We decided from the start that we did not want to locate the book very clearly within the parameters of a specific discipline. We wanted to show that there are different possible approaches to 'reading' photographic images and different approaches to interpreting society and social phenomena.

In fact, we decided that literature should sit alongside other kinds of writing that are normally associated more with the social sciences.  This is why we asked writers like Immanuel Mifsud, Adrian Grima, Trevor Zahra and Clare Azzopardi to contribute short stories written specifically for the book. Then, many essays were written by academics who belong to other fields, such as anthropology, philosophy, sociology, architecture, youth studies, education, fine arts, musicology and theatre studies. And, while the majority of the writers are Maltese, there are also a handful of international contributors who have dedicated at least part of their research to the study of Maltese society, such as Jon Mitchell, Gary Armstrong and Elise Billiard.

Skatepark by Steve Vella

Skatepark by Steve Vella.

As for the photographs, we asked primarily for images of contemporary life in Malta, including some more unusual facets of smaller sub-cultures. Clearly, some photographers who work or have worked in journalism were particularly useful in building a good image bank because of the documentary nature of their work. But in the book there are also many images that have a more artistic or conceptual aim, as well as a few snapshots that were included mainly for their social significance.

What went into the selection of the photographers and writers? Did you have a brief in mind from beforehand or did you adjust your editorial approach as you went on foraging for contributors?

There are over 70 contributors in this book - so we can safely say that the book does attempt to be very inclusive. We started off by collecting many different images, then we tried to link specific writers to individual images. Writers occasionally asked us to see other images they could write about, and we obliged. As the essays started to pour in, we started to take note of areas that were still missing and contacted photographers and writers to help us out. Towards the end of this process, we could take editorial decisions about chapters and the general layout of the book. The chapters and chapter titles are not intended to 'pigeon-hole' essays or photographs, but to offer suggestions for possible mental or visual links between the works of different contributors.  Hence, a chapter like 'Desire' could refer to sexual desire but can also refer to the fetishistic things we own or would like to own. A chapter like 'Spaces' includes essays by architects but also deals with the more political dimensions of public space.

Photo by Gilbert Calleja

Vendetta Party by Gilbert Calleja.

What do you think the book says about Maltese society as a whole? Do you think it's at all possible to pinpoint any concrete, recurring cultural characteristics?

We hope that the book shows that it is becoming increasingly difficult to pinpoint a very specific, 'Maltese' identity. Malta is a rather dynamic and complex country, with established traditions that are evident in parts of this book (such as the 'festa', Maltese traditional 'ghana' and so on), but also more recent phenomena that different communities feel strong associations with, such as popular music, contemporary art and theatre.

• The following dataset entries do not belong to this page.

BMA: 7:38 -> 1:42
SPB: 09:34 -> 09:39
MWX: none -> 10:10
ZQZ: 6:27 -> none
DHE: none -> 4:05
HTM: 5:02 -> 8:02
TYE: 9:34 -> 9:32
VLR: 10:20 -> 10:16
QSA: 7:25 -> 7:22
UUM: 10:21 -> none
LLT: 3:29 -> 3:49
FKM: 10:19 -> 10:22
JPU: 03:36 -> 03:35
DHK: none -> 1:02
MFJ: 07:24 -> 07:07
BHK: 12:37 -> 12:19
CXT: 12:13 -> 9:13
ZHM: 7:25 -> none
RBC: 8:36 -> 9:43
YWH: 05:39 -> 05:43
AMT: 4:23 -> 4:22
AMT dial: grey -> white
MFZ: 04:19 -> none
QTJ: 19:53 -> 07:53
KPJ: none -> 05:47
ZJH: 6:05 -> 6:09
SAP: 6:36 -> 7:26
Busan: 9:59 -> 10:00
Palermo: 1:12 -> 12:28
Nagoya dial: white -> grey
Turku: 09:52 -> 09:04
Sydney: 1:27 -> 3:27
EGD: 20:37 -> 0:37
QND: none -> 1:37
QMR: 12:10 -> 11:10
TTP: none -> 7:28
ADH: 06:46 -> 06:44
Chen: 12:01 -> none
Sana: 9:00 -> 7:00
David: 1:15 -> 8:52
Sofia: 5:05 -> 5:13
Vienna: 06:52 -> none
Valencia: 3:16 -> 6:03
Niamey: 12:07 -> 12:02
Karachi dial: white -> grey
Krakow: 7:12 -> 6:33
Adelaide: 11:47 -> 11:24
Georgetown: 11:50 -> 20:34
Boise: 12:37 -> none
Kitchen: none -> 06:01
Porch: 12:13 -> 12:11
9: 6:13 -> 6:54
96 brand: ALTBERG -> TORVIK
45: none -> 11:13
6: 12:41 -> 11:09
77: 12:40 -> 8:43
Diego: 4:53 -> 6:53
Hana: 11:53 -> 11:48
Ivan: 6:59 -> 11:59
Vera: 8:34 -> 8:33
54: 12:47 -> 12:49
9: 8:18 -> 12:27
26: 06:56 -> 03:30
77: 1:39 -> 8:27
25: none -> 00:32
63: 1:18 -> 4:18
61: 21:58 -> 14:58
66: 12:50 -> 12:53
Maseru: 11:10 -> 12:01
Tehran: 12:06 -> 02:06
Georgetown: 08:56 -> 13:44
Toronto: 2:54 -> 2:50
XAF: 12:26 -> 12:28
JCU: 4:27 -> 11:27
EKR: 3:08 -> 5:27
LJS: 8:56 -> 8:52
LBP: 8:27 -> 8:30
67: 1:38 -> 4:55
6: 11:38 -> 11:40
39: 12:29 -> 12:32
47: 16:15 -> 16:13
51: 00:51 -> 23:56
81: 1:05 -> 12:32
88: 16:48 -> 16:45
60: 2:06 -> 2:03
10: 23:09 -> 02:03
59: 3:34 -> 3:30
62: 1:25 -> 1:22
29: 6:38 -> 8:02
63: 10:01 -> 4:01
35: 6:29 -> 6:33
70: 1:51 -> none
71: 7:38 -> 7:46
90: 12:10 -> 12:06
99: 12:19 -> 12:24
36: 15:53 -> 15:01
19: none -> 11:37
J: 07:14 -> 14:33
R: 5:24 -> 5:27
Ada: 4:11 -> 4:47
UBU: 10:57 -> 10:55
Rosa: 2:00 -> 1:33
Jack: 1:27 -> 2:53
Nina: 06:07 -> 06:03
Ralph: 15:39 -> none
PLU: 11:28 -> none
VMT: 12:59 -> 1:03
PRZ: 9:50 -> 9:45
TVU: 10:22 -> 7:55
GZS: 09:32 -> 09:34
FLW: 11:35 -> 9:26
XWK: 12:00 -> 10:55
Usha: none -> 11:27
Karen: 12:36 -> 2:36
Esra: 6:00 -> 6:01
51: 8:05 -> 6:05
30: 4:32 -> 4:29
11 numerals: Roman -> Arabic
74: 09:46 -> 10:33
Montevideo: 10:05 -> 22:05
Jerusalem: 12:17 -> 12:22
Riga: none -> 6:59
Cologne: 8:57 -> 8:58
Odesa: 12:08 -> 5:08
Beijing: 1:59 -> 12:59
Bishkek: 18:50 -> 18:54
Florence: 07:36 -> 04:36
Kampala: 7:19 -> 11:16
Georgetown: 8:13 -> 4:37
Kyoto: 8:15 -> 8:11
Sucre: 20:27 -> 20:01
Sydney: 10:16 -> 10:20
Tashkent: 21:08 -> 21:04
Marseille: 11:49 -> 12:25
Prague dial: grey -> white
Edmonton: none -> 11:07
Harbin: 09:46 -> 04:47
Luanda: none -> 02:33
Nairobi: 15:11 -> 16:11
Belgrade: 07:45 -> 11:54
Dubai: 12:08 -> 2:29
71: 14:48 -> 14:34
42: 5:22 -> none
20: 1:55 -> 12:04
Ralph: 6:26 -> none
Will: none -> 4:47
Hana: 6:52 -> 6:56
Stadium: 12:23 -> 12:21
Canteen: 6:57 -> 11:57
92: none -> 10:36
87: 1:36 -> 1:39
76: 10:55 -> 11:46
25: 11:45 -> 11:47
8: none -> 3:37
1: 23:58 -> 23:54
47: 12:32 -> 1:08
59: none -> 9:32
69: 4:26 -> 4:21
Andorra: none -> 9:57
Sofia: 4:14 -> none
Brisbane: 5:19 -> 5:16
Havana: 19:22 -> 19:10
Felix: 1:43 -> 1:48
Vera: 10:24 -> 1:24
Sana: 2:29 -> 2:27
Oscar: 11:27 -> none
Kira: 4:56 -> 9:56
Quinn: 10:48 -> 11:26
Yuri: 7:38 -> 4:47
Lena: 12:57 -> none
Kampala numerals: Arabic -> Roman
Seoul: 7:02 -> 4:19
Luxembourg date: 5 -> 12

We also included references to Maltese communities abroad, in Australia, the USA and Canada, as well as groups that exist here yet are not well-integrated, such as immigrants.  The book also brings to light individuals' perspectives and narratives, to avoid simplifying things by treating them only at the macro level.

Do you think Maltese society is better poised for this kind of self-examination now than it perhaps may have been a few years ago? If so, why?

 Yes, this is definitely the case. There are different reasons for this: globalisation, increased mobility, education (especially higher education), information technologies.